◆ BRIEF ◆
Word for word, set down the lines from the one that holds "Outsourcing" through the final line of the listing below, and exclude every picture.

GIVEN INFORMATION: Begin

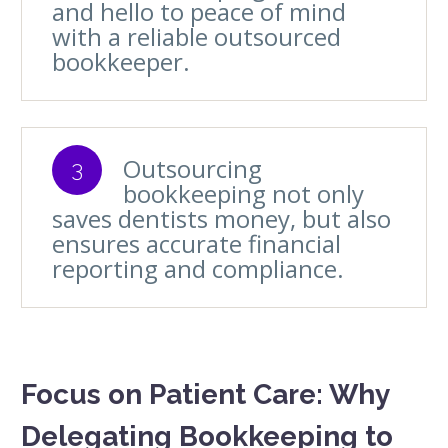
and hello to peace of mind
with a reliable outsourced
bookkeeper.
Outsourcing
3
bookkeeping not only
saves dentists money, but also
ensures accurate financial
reporting and compliance.
Focus on Patient Care: Why
Delegating Bookkeeping to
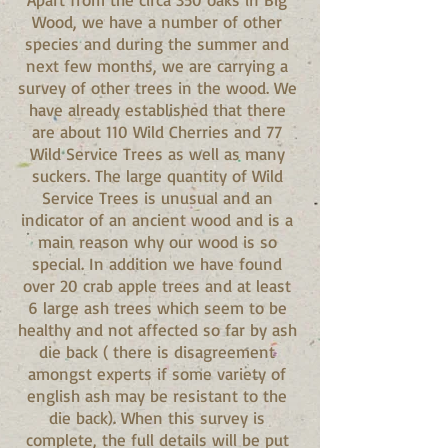
Wood, we have a number of other
species and during the summer and
next few months, we are carrying a
survey of other trees in the wood. We
have already established that there
are about 110 Wild Cherries and 77
Wild Service Trees as well as many
suckers. The large quantity of Wild
Service Trees is unusual and an
indicator of an ancient wood and is a
main reason why our wood is so
special. In addition we have found
over 20 crab apple trees and at least
6 large ash trees which seem to be
healthy and not affected so far by ash
die back ( there is disagreement
amongst experts if some variety of
english ash may be resistant to the
die back). When this survey is
complete, the full details will be put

GIVEN INFORMATION: End

◆ ANSWER ◆
Outsourcing
3
bookkeeping not only
saves dentists money, but also
ensures accurate financial
reporting and compliance.
Focus on Patient Care: Why
Delegating Bookkeeping to
Wood, we have a number of other
species and during the summer and
next few months, we are carrying a
survey of other trees in the wood. We
have already established that there
are about 110 Wild Cherries and 77
Wild Service Trees as well as many
suckers. The large quantity of Wild
Service Trees is unusual and an
indicator of an ancient wood and is a
main reason why our wood is so
special. In addition we have found
over 20 crab apple trees and at least
6 large ash trees which seem to be
healthy and not affected so far by ash
die back ( there is disagreement
amongst experts if some variety of
english ash may be resistant to the
die back). When this survey is
complete, the full details will be put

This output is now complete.